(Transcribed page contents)
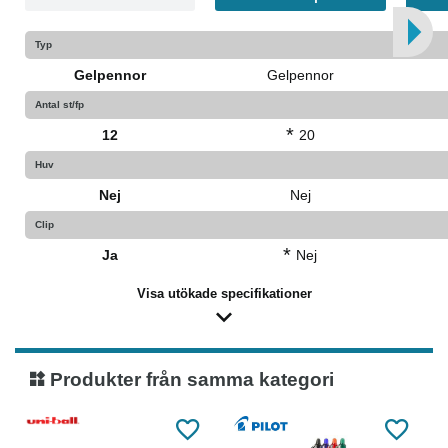
Typ
Gelpennor
Gelpennor
Antal st/fp
*
12
20
Huv
Nej
Nej
Clip
*
Ja
Nej
Visa utökade specifikationer
Produkter från samma kategori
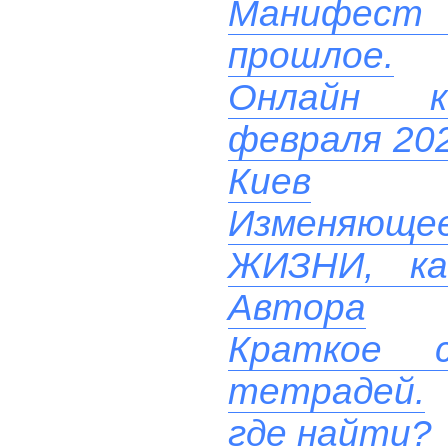
Манифест
прошлое.
Онлайн ко
февраля 202
Киев
Изменяюще
ЖИЗНИ, ка
Автора
Краткое с
тетрадей.
где найти?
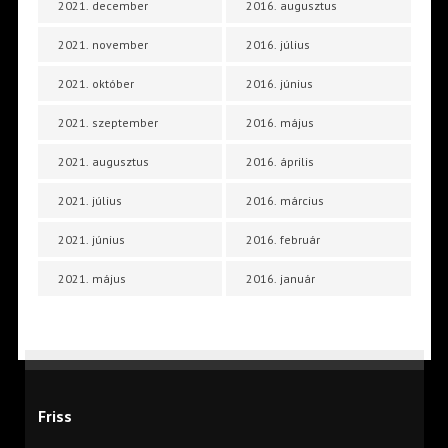
2021. december
2016. augusztus
2021. november
2016. július
2021. október
2016. június
2021. szeptember
2016. május
2021. augusztus
2016. április
2021. július
2016. március
2021. június
2016. február
2021. május
2016. január
Friss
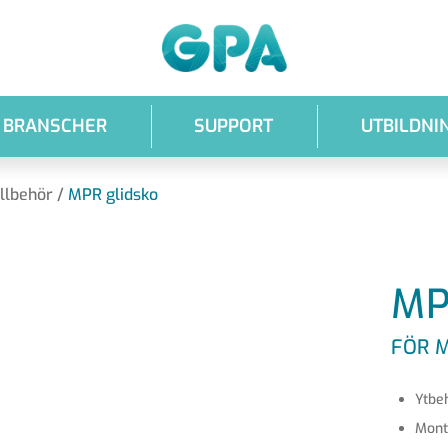
GPA
BRANSCHER
SUPPORT
UTBILDNI
illbehör
/
MPR glidsko
MP
FÖR M
Ytbe
Mont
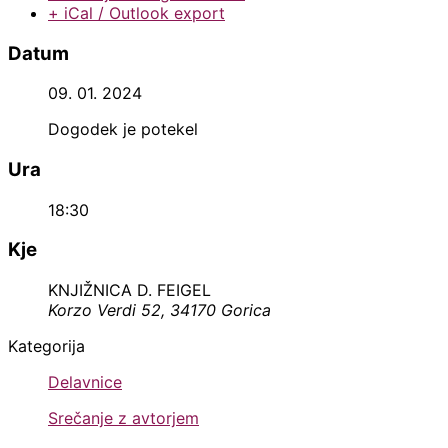
+ iCal / Outlook export
Datum
09. 01. 2024
Dogodek je potekel
Ura
18:30
Kje
KNJIŽNICA D. FEIGEL
Korzo Verdi 52, 34170 Gorica
Kategorija
Delavnice
Srečanje z avtorjem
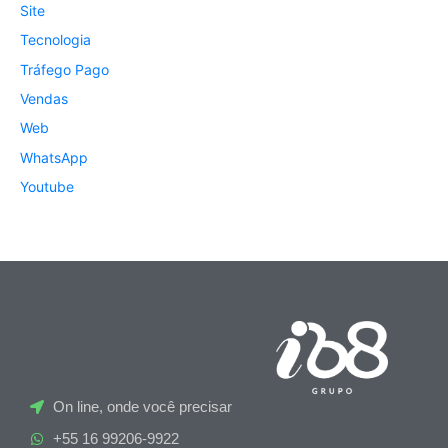
Site
Tecnologia
Tráfego Pago
Vendas
Web
WhatsApp
Youtube
On line, onde você precisar
+55 16 99206-9922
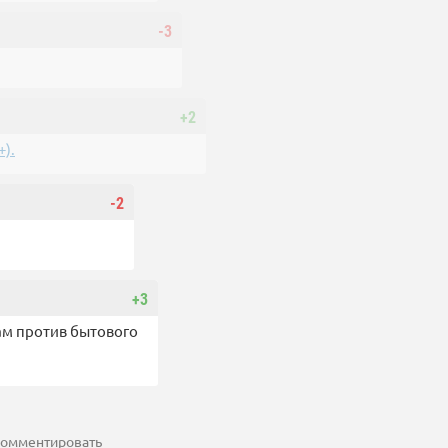
-3
+2
).
-2
+3
кам против бытового
 комментировать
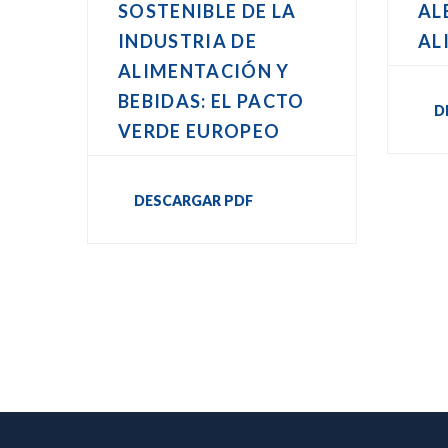
SOSTENIBLE DE LA
AL
INDUSTRIA DE
AL
ALIMENTACIÓN Y
BEBIDAS: EL PACTO
D
VERDE EUROPEO
DESCARGAR PDF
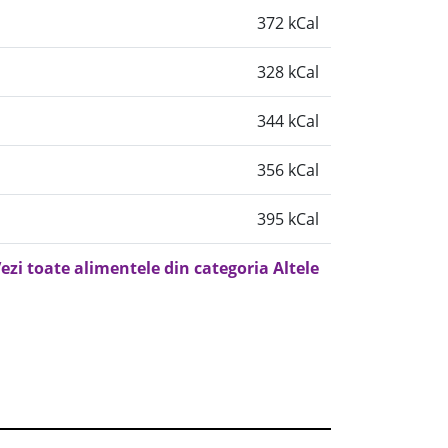
372 kCal
328 kCal
344 kCal
356 kCal
395 kCal
ezi toate alimentele din categoria Altele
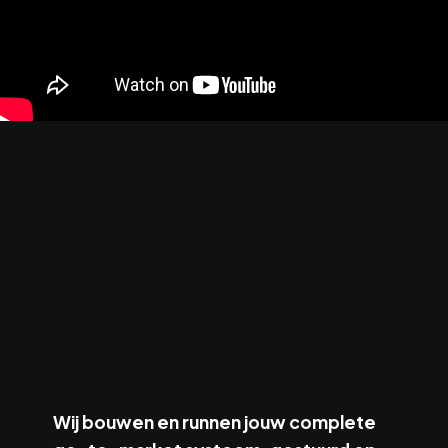
Wij bouwen en runnen jouw complete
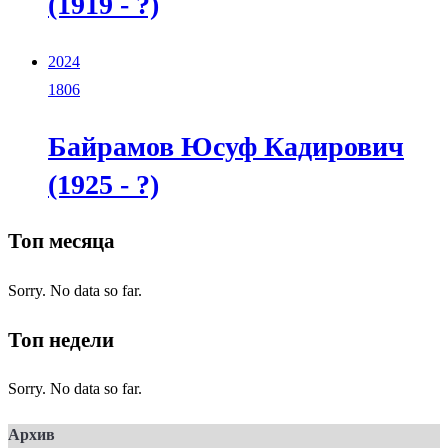
(1919 - ?)
2024
1806
Байрамов Юсуф Кадирович
(1925 - ?)
Топ месяца
Sorry. No data so far.
Топ недели
Sorry. No data so far.
Архив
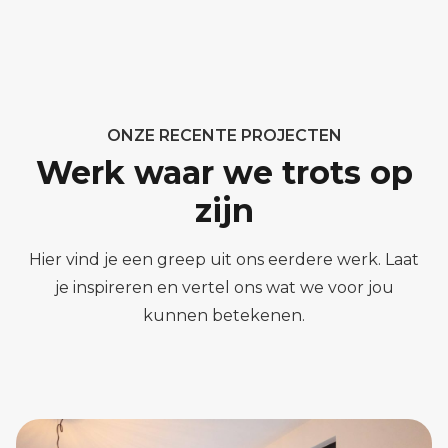
ONZE RECENTE PROJECTEN
Werk waar we trots op
zijn
Hier vind je een greep uit ons eerdere werk. Laat
je inspireren en vertel ons wat we voor jou
kunnen betekenen.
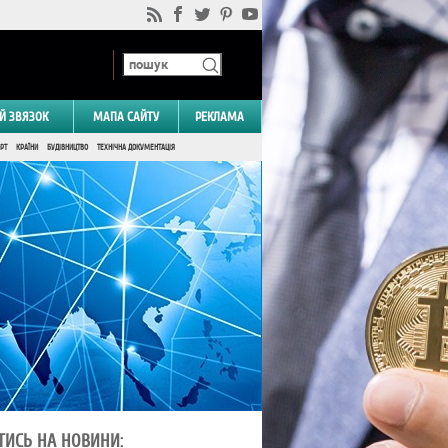
Й ЗВЯЗОК
МАПА САЙТУ
РЕКЛАМА
РТ
КРАЇНИ
БУДІВНИЦТВО
ТЕХНІЧНА ДОКУМЕНТАЦІЯ
ТИСЬ НА НОВИНИ:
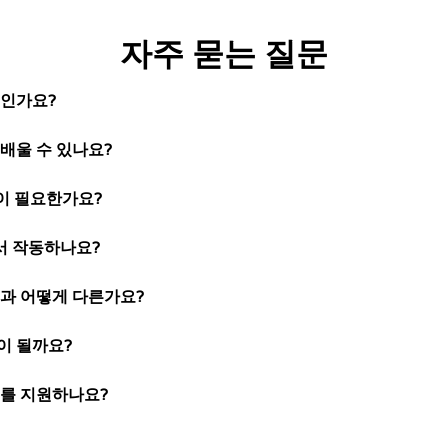
자주 묻는 질문
료인가요?
 배울 수 있나요?
이 필요한가요?
서 작동하나요?
앱과 어떻게 다른가요?
이 될까요?
기를 지원하나요?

■ **REQUIREMENT**
Among the records, find the lines that contain "kCal" and copy each of them.

■ **ANSWER FOR THIS EXERCISE**
372 kCal
328 kCal
344 kCal
356 kCal
395 kCal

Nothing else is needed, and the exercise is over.